Et elle pourrait voir sa vie défiler devant ses yeux, en se plongeant toute entière dans le mouvement sinistre de ces aiguilles d'acier. Elle pourrait, si seulement elle était capable de se souvenir de cette vie. Mais dans ce silence mémoriel, elle ne voyait que du vide. Une étendue inexistante. C'est tout ce qu'elle voyait dans cet immense cadran qui la narguait de toute son immensité alors que sa pâle image se reflétait en son centre. Elle s'approcha, d'un petit pas, et avança le bout de ses doigts fins jusqu'à ce spectre, ce clone tordu. Elle effleura son propre visage, comme si elle se découvrait pour la première fois. C'était à elle, ces jolis cheveux blancs ? C'était à elle, ces brillants yeux rouges ? Elle porta son autre main à son propre visage, celui qui était réel, pour s'en assurer, pour toucher sa chaire glacée. Et puis, l'heure arriva.
Les aiguilles, dans leur mécanisme infatigable, leur faim insatiable, dévorèrent les dernières minutes, les dernières secondes. Il lui avait pourtant semblé qu'elles étaient encore au début de leur folle course infinie. Pourtant, les voilà déjà à la fin, prêtes à recommencer. Dans un rugissement inhumain, elles annoncèrent dans un crissement effroyable de cloches invisibles l'arrivée de ce qui semblait être Minuit. Elles pointaient le douze d'un doigt de métal cinglant. Le bruit discordant qui émanait dès lors du clocher s'amplifia de plus en plus, jusqu'à ce que le son du carillon diabolique semble tordre de sa puissance l'air ambiant.
Il ne semblait pas. Autour d'elle, tout semblait onduler dans une danse psychédélique et chaotique. Autour d'elle, tout semblait progressivement se désagréger. Silencieusement, comme un fantôme qui s'éclipse doucement, l'escalier illogique qu'elle venait d'utiliser tomber lentement en poussière, se perdant progressivement dans ce vide abyssal. Silencieusement, accompagné du bruit du Minuit sonnant, le clocher se tordait également et s'écroulait de toute sa grandeur, tombant lui aussi dans les ténèbres qui engloutissaient tout ce qui tombait dans leur gueule béante. Ténèbres cannibales qui semblaient même se dévorer eux-mêmes dans cette mascarade obscure. Seule subsistait la marche sur laquelle la demoiselle était encore.
Elle regarda vivement autour d'elle, vérifiant si le paysage avait désormais changé. À part le vide qui se faisait désormais plus important, l'inexistant restait comme il était. À part le silence qui prenait de nouveau ce qui lui revenait de droit, le néant persistait. Puis, une force invisible sembla la pousser. Elle chuta. Elle sombra elle aussi dans le vide. Elle se débattait, affolée, alors que ses yeux humides de larmes de terreur se perdaient dans la contemplation de cette noirceur étouffante. Le Temps sembla se décliner en une odieuse éternité tant la chute sembla longue. Et elle tomba sur le sol, aussi doucement que si la chute n'avait jamais été réelle.

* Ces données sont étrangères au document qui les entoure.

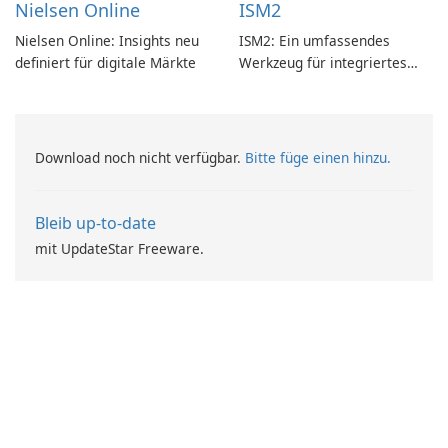
Nielsen Online
ISM2
Nielsen Online: Insights neu
ISM2: Ein umfassendes
definiert für digitale Märkte
Werkzeug für integriertes
Softwaremanagement
Download noch nicht verfügbar.
Bitte füge einen hinzu.
Bleib up-to-date
mit UpdateStar Freeware.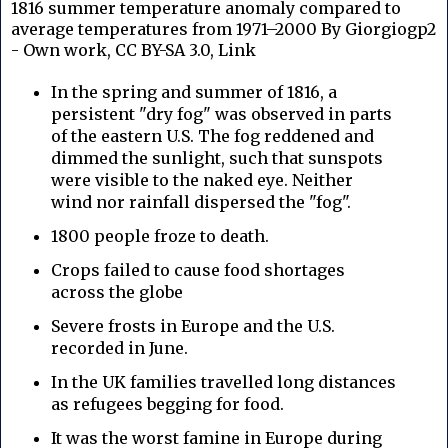
1816 summer temperature anomaly compared to
average temperatures from 1971–2000 By Giorgiogp2
- Own work, CC BY-SA 3.0, Link
In the spring and summer of 1816, a
persistent "dry fog" was observed in parts
of the eastern U.S. The fog reddened and
dimmed the sunlight, such that sunspots
were visible to the naked eye. Neither
wind nor rainfall dispersed the "fog".
1800 people froze to death.
Crops failed to cause food shortages
across the globe
Severe frosts in Europe and the U.S.
recorded in June.
In the UK families travelled long distances
as refugees begging for food.
It was the worst famine in Europe during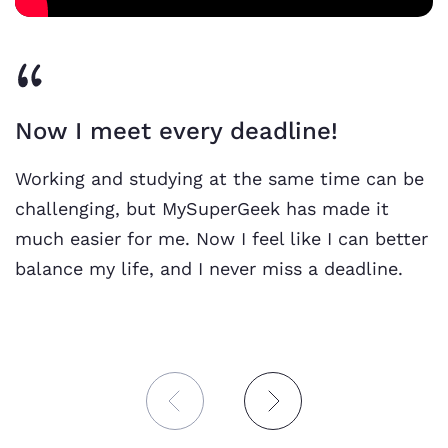
Now I meet every deadline!
Working and studying at the same time can be
challenging, but MySuperGeek has made it
much easier for me. Now I feel like I can better
balance my life, and I never miss a deadline.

Au départ, il lui sembla se trouver encore une fois sur une surface invisible. Toutefois, en y regardant de plus près, elle constata que la réalité qui se trouvait sous ses pieds était déformé par une matière de verre. Elle se trouvait sur un gigantesque sol transparent qui rendait l'infinité d'ombres qui grouillaient encore en bas bien plus biscornues qu'elles ne l'étaient déjà.
Agenouillée sur cette glace frigorifiée, les yeux rivés sur le spectacle invisible qui se déroulait sous ses yeux, l'Inexistant décida de lui offrir une nouvelle distraction. Les ténèbres s'accordèrent dans une sublime danse afin de lui permettre d'admirer un spectacle. Le spectacle d'une vie. Comme dans un vieux film en noir et blanc, elle voyait, déformée par le verre, une ville prendre vie. Immeubles, clochers, et des passants. Elle se voyait avancer, s'enfonçant un peu plus dans les rues. Jusqu'à tomber nez-à-nez avec une autre personne. Une personne ? Une masse d'ombre déformée. Seuls ses yeux bleus étaient visibles au milieu de cette noirceur.
Dans un ricanement sournois, le verre se brisa, seule protection face au vide, et elle chuta de nouveau. Elle plongea dans l'image qui s'étendait sous elle, l'éclaboussa de sa présence, l'effaça dans une ondulation aquatique.
Et de nouveau, elle nageait dans le vide.